Transparent Ceramics Enabling High Luminous Flux and Efficacy for the Next-Generation High-Power LEDs Light Yongfu Liu,1, 4,* Shuang Liu,1, 5 Peng Sun,1, Yuanbao Du,2 Sheng Lin,2 Rong-Jun Xie,3,* Rui Dong,1 Jun Jiang,1 Haochuan Jiang1 1Ningbo

Institute of Materials Technology and Engineering, Chinese Academy of Sciences, Ningbo, 315201, P. R. China Sunpu-opto Semiconductor Co. LTD., Ningbo, 315000, P. R. China 3College of Materials, Xiamen University, Xiamen, 361005, P. R. China 4University of Chinese Academy of Sciences, Beijing 100049, P. R. China 5Nano Science and Technology Institute, University of Science and Technology of China, Suzhou, 215123, P. R. China 2Ningbo

ABSTRACT: By designing novel chemical compositions and controlling precursor powders, perfect transparent ceramics (TCs) of Gd3Al4GaO12:2%Ce3+ garnets (GAGG:2%Ce3+) were achieved for the first time. Ce3+ distributions in ceramics were revealed by micromorphology and micro-cathodoluminescence. Benefiting the rich in red-emissive components, warm light with a corelated-color temperature of about 2800 K was generated when TC was used in high-power (hp) blue LEDs (~450 nm, ~34 W driven at 1 A). The hp-LED device shows high brightness with a luminous flux near of 2100 lm. The luminous efficacy even reaches 388 lm/W, which is the highest value reported till now, indicating the use of GAGG:2%Ce3+ TCs promises saving energy. We believe this work open a new perspective to develop TCs for next generation hp-LEDs lighting to substitute traditional hp-Xenon lamps and high pressure sodium lamps.

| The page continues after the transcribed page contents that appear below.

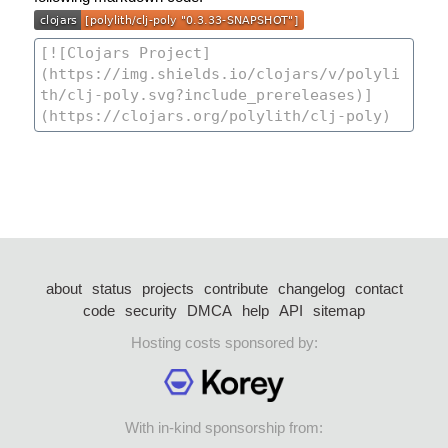
about
status
projects
contribute
changelog
contact
code
security
DMCA
help
API
sitemap
Hosting costs sponsored by:
With in-kind sponsorship from:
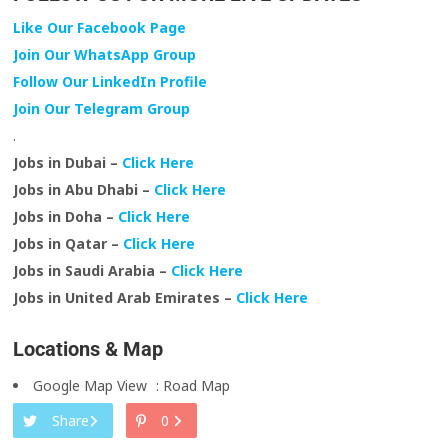
Like Our Facebook Page
Join Our WhatsApp Group
Follow Our LinkedIn Profile
Join Our Telegram Group
.
Jobs in Dubai –
Click Here
Jobs in Abu Dhabi –
Click Here
Jobs in Doha –
Click Here
Jobs in Qatar –
Click Here
Jobs in Saudi Arabia –
Click Here
Jobs in United Arab Emirates –
Click Here
Locations & Map
Google Map View
:
Road Map
Share
0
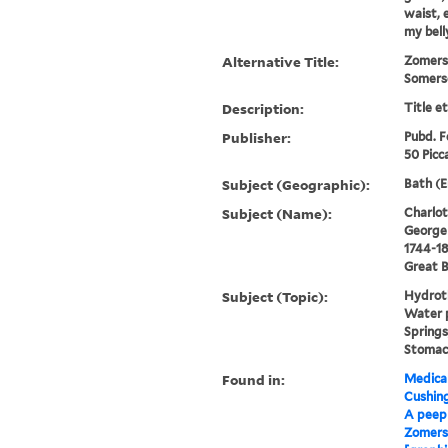
waist, 
my bell
Alternative Title:
Zomerse
Somerse
Description:
Title e
Publisher:
Pubd. F
50 Picca
Subject (Geographic):
Bath (E
Subject (Name):
Charlot
George I
1744-18
Great B
Subject (Topic):
Hydroth
Water p
Springs
Stomac
Found in:
Medical
Cushin
A peep 
Zomerse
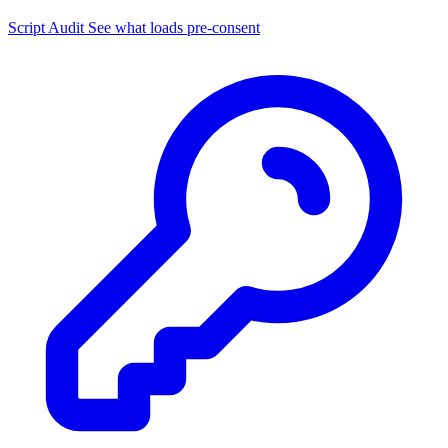
Script Audit
See what loads pre-consent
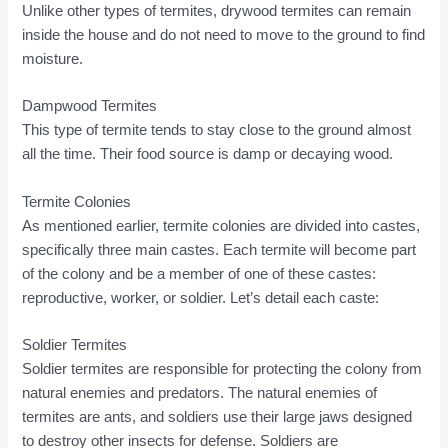
Unlike other types of termites, drywood termites can remain
inside the house and do not need to move to the ground to find
moisture.
Dampwood Termites
This type of termite tends to stay close to the ground almost
all the time. Their food source is damp or decaying wood.
Termite Colonies
As mentioned earlier, termite colonies are divided into castes,
specifically three main castes. Each termite will become part
of the colony and be a member of one of these castes:
reproductive, worker, or soldier. Let’s detail each caste:
Soldier Termites
Soldier termites are responsible for protecting the colony from
natural enemies and predators. The natural enemies of
termites are ants, and soldiers use their large jaws designed
to destroy other insects for defense. Soldiers are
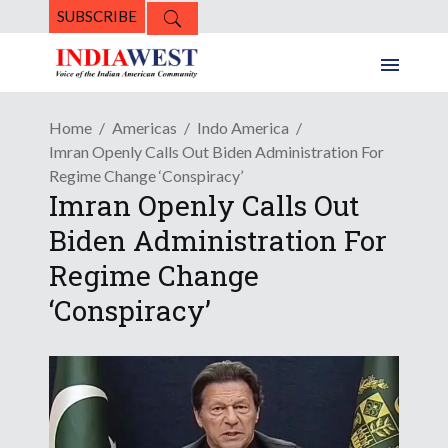
SUBSCRIBE
Home
Americas
Indo America
Imran Openly Calls Out Biden Administration For
Regime Change ‘Conspiracy’
Imran Openly Calls Out
Biden Administration For
Regime Change
‘Conspiracy’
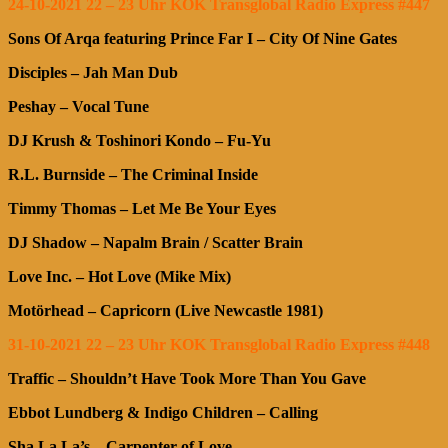
24-10-2021 22 – 23 Uhr KOK Transglobal Radio Express #447
Sons Of Arqa featuring Prince Far I – City Of Nine Gates
Disciples – Jah Man Dub
Peshay – Vocal Tune
DJ Krush & Toshinori Kondo – Fu-Yu
R.L. Burnside – The Criminal Inside
Timmy Thomas – Let Me Be Your Eyes
DJ Shadow – Napalm Brain / Scatter Brain
Love Inc. – Hot Love (Mike Mix)
Motörhead – Capricorn (Live Newcastle 1981)
31-10-2021 22 – 23 Uhr KOK Transglobal Radio Express #448
Traffic – Shouldn’t Have Took More Than You Gave
Ebbot Lundberg & Indigo Children – Calling
Sha La La’s – Carpenter of Love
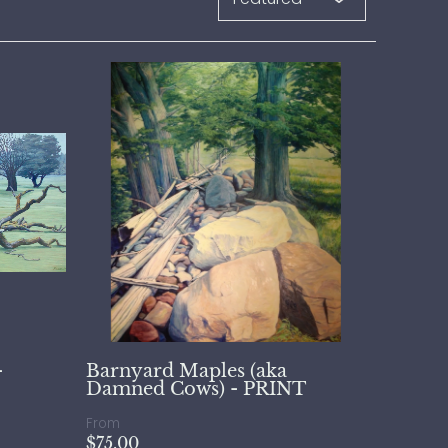
-
Barnyard Maples (aka
Damned Cows) - PRINT
From
$75.00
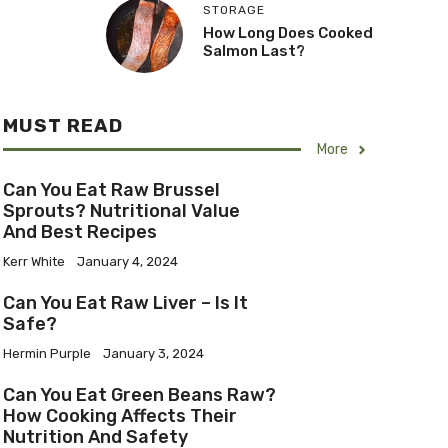
STORAGE
How Long Does Cooked
Salmon Last?
MUST READ
More
Can You Eat Raw Brussel
Sprouts? Nutritional Value
And Best Recipes
Kerr White
January 4, 2024
Can You Eat Raw Liver – Is It
Safe?
Hermin Purple
January 3, 2024
Can You Eat Green Beans Raw?
How Cooking Affects Their
Nutrition And Safety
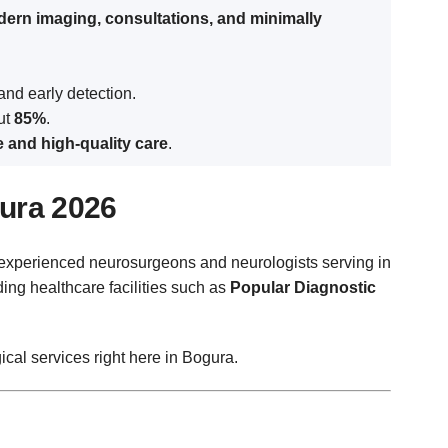
ern imaging, consultations, and minimally
and early detection.
out
85%
.
e and high-quality care
.
gura 2026
ly experienced neurosurgeons and neurologists serving in
ing healthcare facilities such as
Popular Diagnostic
ical services right here in Bogura.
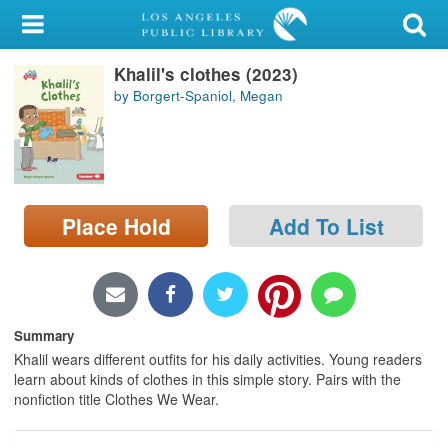
My Account
Khalil's clothes (2023)
Library Card
by Borgert-Spaniol, Megan
Sign In
Search
Place Hold
Add To List
Locations/Hours (external
page)
Privacy
Summary
Khalil wears different outfits for his daily activities. Young readers
learn about kinds of clothes in this simple story. Pairs with the
nonfiction title Clothes We Wear.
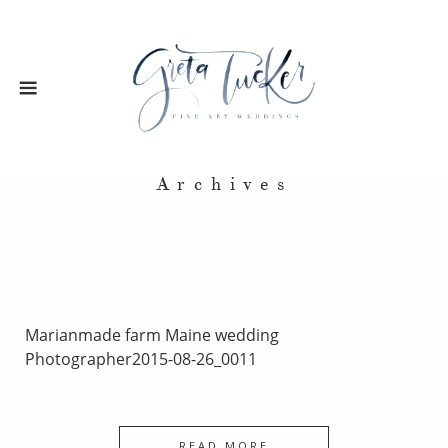
Archives
Marianmade farm Maine wedding
Photographer2015-08-26_0011
READ MORE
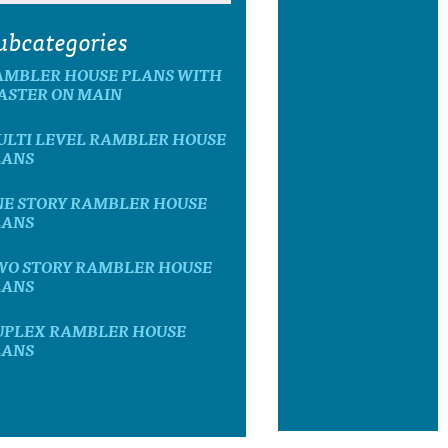
ubcategories
AMBLER HOUSE PLANS WITH
ASTER ON MAIN
ULTI LEVEL RAMBLER HOUSE
LANS
NE STORY RAMBLER HOUSE
LANS
WO STORY RAMBLER HOUSE
LANS
UPLEX RAMBLER HOUSE
LANS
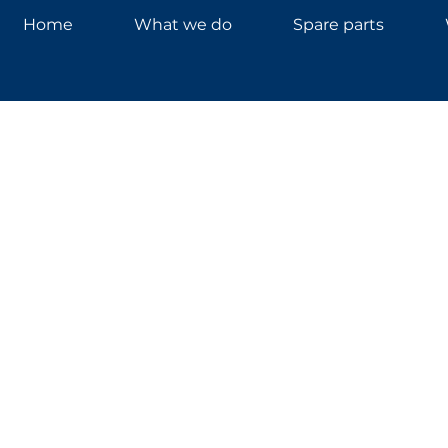
Home
What we do
Spare parts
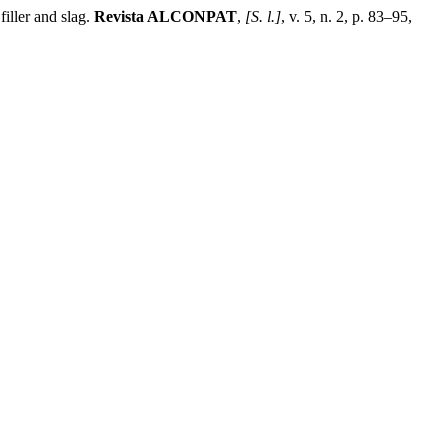
ller and slag.
Revista ALCONPAT
,
[S. l.]
, v. 5, n. 2, p. 83–95,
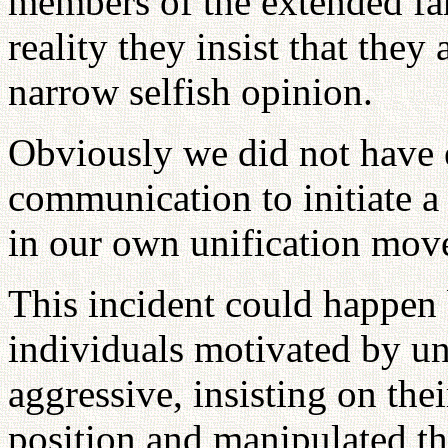
members of the extended fam
reality they insist that they 
narrow selfish opinion.
Obviously we did not have 
communication to initiate a
in our own unification mo
This incident could happen
individuals motivated by un
aggressive, insisting on the
position and manipulated t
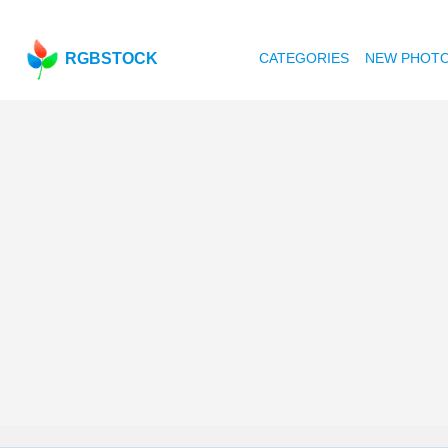
RGBSTOCK
CATEGORIES
NEW PHOT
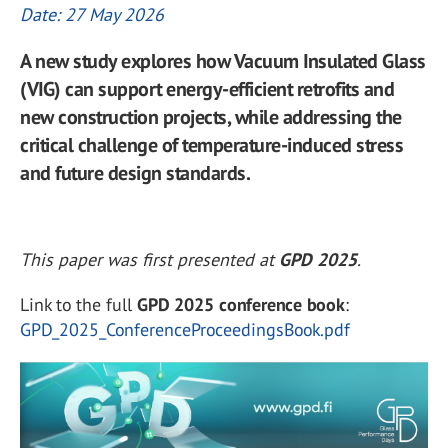
Date: 27 May 2026
A new study explores how Vacuum Insulated Glass
(VIG) can support energy-efficient retrofits and
new construction projects, while addressing the
critical challenge of temperature-induced stress
and future design standards.
This paper was first presented at
GPD 2025
.
Link to the full
GPD 2025 conference book
:
GPD_2025_ConferenceProceedingsBook.pdf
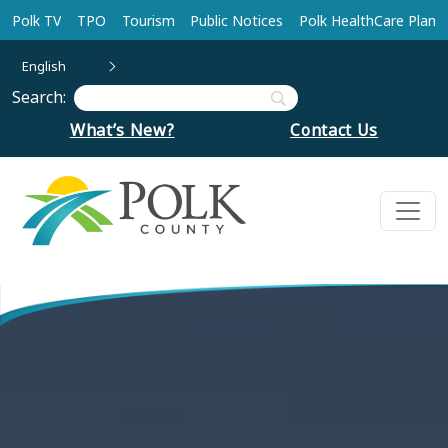
Skip to main content
Polk TV
TPO
Tourism
Public Notices
Polk HealthCare Plan
English
Search:
What’s New?
Contact Us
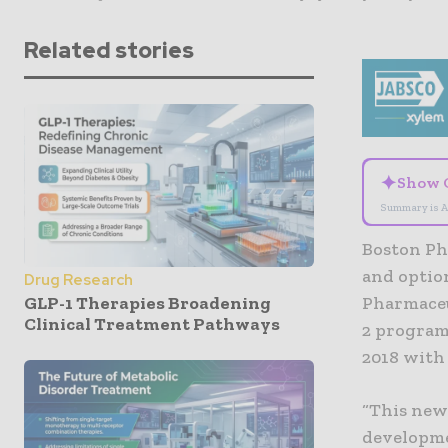
Related stories
✦
Show 
Summary is A
Boston Ph
and optio
Drug Research
GLP-1 Therapies Broadening
Pharmaceu
Clinical Treatment Pathways
2 program
2018 with
“This new
developme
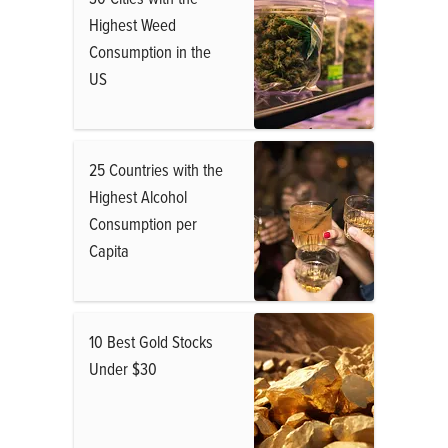
Highest Weed
Consumption in the
US
25 Countries with the
Highest Alcohol
Consumption per
Capita
10 Best Gold Stocks
Under $30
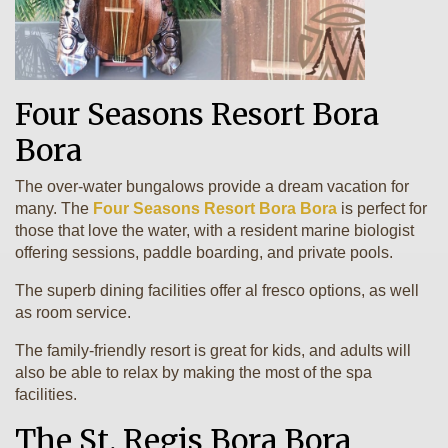
Four Seasons Resort Bora
Bora
The over-water bungalows provide a dream vacation for
many. The
Four Seasons Resort Bora Bora
is perfect for
those that love the water, with a resident marine biologist
offering sessions, paddle boarding, and private pools.
The superb dining facilities offer al fresco options, as well
as room service.
The family-friendly resort is great for kids, and adults will
also be able to relax by making the most of the spa
facilities.
The St. Regis Bora Bora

KEYWORDS: garnet, transparent ceramic, Ce3+ luminescence, high-power LED, warm light



Introduction

High-power (hp) LEDs are regarded as the next generation lighting source in special areas, such as automobiles and streets, to substitute the Xenon lamp and the high pressure sodium lamp (HPSL). Transparent ceramic (TC) is believed to be the best type of remote phosphors, including glass ceramics or phosphors in glass,1-3 films,4, 5 and single crystals,6, 7 for hp-LED lighting. Because TCs own the merits of strong mechanical strength and high thermal conductivity, 8-10 thus TCs can overcome the drawbacks of efficacy degradation and servicing lifetime shortening of phosphors in resin or silicone. The high efficient YAG:Ce3+ TC has been investigated vastly,9-14 however, its deficiency in red emissive component results in a cool light (corelated-color temperature, CCT, > 6000 K) when it is used in LEDs. Traditional Xenon lamps and HPSLs for automobiles or streets commonly emit warm light that is rich in long-wavelength emissions and has a strong penetration ability. To achieve warm light, codoping red-emitting ions,15, 16 modifying the YAG host,17-20 or adding red phosphors in YAG:Ce3+ TCs have been proposed21-23. But these methods have been demonstrated to be noneffective strategies. Because deficient red emissions induced energy losses and efficiency decreases are inevitable, and the prevention oxygen or decomposition of red phosphors needs to be dealt cautiously in the synthesis process.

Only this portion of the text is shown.